Task directions: Read through the data, and wherever a line holds the word "ambos", write that line out.

Provided entries:
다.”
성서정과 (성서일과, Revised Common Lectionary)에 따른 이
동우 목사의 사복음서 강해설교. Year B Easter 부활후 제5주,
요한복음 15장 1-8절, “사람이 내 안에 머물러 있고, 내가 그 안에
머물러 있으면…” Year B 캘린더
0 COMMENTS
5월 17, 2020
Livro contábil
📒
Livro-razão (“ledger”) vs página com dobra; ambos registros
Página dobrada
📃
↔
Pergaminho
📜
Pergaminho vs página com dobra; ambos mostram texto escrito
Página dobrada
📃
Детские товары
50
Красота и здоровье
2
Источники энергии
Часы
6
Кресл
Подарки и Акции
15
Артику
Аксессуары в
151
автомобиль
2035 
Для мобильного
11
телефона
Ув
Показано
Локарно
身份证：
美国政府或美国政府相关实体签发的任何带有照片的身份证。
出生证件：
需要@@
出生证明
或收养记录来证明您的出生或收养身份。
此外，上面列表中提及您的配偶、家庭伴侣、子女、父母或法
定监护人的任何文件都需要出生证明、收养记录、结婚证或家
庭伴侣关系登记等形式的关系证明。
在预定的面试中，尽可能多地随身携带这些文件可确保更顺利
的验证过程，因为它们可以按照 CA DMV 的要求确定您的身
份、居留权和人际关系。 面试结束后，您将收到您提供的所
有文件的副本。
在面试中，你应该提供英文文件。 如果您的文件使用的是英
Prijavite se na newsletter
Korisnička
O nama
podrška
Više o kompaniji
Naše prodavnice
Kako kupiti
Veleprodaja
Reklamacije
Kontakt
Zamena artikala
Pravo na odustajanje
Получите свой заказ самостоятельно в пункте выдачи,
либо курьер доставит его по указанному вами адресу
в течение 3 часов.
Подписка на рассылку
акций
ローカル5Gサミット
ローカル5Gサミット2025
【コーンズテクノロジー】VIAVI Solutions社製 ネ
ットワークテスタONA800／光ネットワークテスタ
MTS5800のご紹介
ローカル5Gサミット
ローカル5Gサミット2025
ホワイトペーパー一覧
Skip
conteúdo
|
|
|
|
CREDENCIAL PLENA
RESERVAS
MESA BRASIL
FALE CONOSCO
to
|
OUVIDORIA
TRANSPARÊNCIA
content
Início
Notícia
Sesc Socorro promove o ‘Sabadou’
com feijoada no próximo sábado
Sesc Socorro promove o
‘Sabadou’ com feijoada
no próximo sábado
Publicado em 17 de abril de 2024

Exercise answer:
Livro-razão (“ledger”) vs página com dobra; ambos registros
Pergaminho vs página com dobra; ambos mostram texto escrito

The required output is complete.